From The Texas Tribune:
The latest updates on coronavirus in Texas: At least two Texans’ deaths have been linked to COVID-19 as the state experiences a public health disaster. Community spread has been discovered, more than 75 cases have been disclosed and the number of positive tests is expected to increase exponentially. A patchwork of school cancellations, calls for social distancing and businesses closures are disrupting the economy and Texans’ daily lives.
Gov. Greg Abbott is promising that the state will dramatically ramp up coronavirus testing, but as of Monday night, there were still no concrete figures about how many have been tested so far — and there was no shortage of complaints from Texans who can’t get one.
So far, public and federal labs have tested only 439 people for the virus, according to figures released late Monday by the Texas Department of State Health Services. That does not include “hundreds” more tests conducted by private labs, officials said. That presumably leaves the number somewhere north of 700 people, but The Texas Tribune could not pin down officials on a precise count.
Meanwhile, sick patients like Patrick Parker, a University of Texas research assistant, are still being turned away. Parker said he tried in vain Sunday to get a test at a drive-in center run by Baylor Scott & White Hospital in North Austin. He lost $40 — and a little bit of faith in response efforts for the new coronavirus — in the process. Other Texans exhibiting symptoms told similar stories in interviews with the Tribune, but not all wanted to be identified.
Parker said Monday he’s been sick for 12 days with what appear to be COVID-19 symptoms — fever, sore throat, shortness of breath and “respiratory distress and pain.” He said he was “embarrassed to say” that he was moving around in public for the first week of his illness, and then he self-quarantined after realizing the disease was spreading in Austin.

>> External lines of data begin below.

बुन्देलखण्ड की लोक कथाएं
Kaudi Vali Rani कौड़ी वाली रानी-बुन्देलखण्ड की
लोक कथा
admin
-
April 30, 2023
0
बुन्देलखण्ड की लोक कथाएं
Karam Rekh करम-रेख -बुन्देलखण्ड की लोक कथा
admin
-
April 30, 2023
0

He said he was denied in the online prescreening process by Baylor Scott & White.
“It seems like they are only testing people who are very sick or who have just traveled from high-risk areas. I show the primary symptoms of COVID, but I can’t figure out how to get tested,” he said. “In order for us to get a handle on this so we’re not just stumbling in the dark, we need mass testing.“
Something resembling mass testing is what Abbott vowed would be happening by the end of the week in Texas — about 10,000 per week. That would dwarf what’s happened so far and put Texas closer to similarly sized states that have already conducted thousands of tests, according to data compiled by a national consortium of journalists.
Figures provided by DSHS, together with statistics gathered by The COVID Tracking Project, appear to put Texas, the second most populous state, toward the bottom of the top five states, depending on which figures for Texas are used. As of late Monday, California had tested at least 8,300 people; New York had tested 7,200; Florida had tested 1,300; and Illinois had tested 1,025, figures show.
Where Texas ultimately lands on the testing spectrum won’t be clear until the dust settles a bit on all the fast-moving coronavirus developments and the reporting of data from states improves. Nationwide, the Trump administration said, almost 2 million tests would be available to some 2,000 labs by the end of this week.